I am trying to fit smooth curve to my dataset; is there is any better smoothing curve than I produced using the following codes:
x <- seq(1, 10, 0.5)
y <-
You've got 19 points, so a polynomial up to X^18 will bullseye each of your points:
> xl=seq(0,10,len=100)
> p=lm(y~poly(x,18))
> plot(x,y)
> lines(xl,predict(p,newdata=data.frame(x=xl)))
BUT that's ignoring what statistics is all about. Its about acknowledging that curves won't fit through points. Its about finding a model with a small number of parameters that explains as much as it can about the data, and leaves only noise. Its not about spearing your points with a curve - a curve so drawn has very little meaning between the data points.
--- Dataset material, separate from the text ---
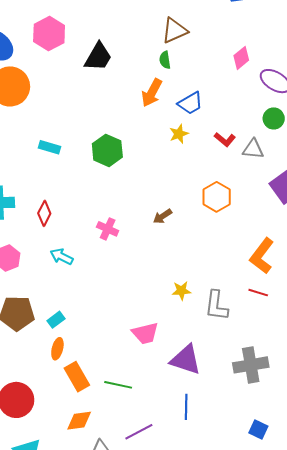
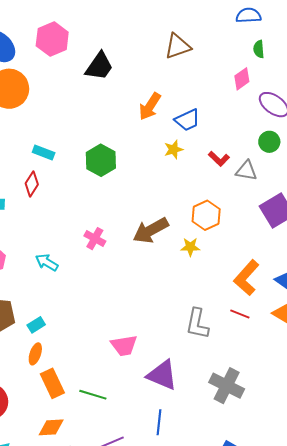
green semicircle: (165, 60) -> (259, 49), moved
red diamond: (44, 213) -> (32, 184), moved
brown arrow: (162, 216) -> (151, 230), size x1.8
yellow star: (181, 291) -> (190, 247), moved
gray cross: (251, 365) -> (227, 386), turned 32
As posed, the question is almost meaningless. There is no such thing as a "best" line of fit, since "best" depends on the objectives of your study. It is fairly trivial to generate a smoothed line to fit through every single point of data (e.g. a 18th order polynomial will fit your data perfectly, but will most likely be quite meaningless).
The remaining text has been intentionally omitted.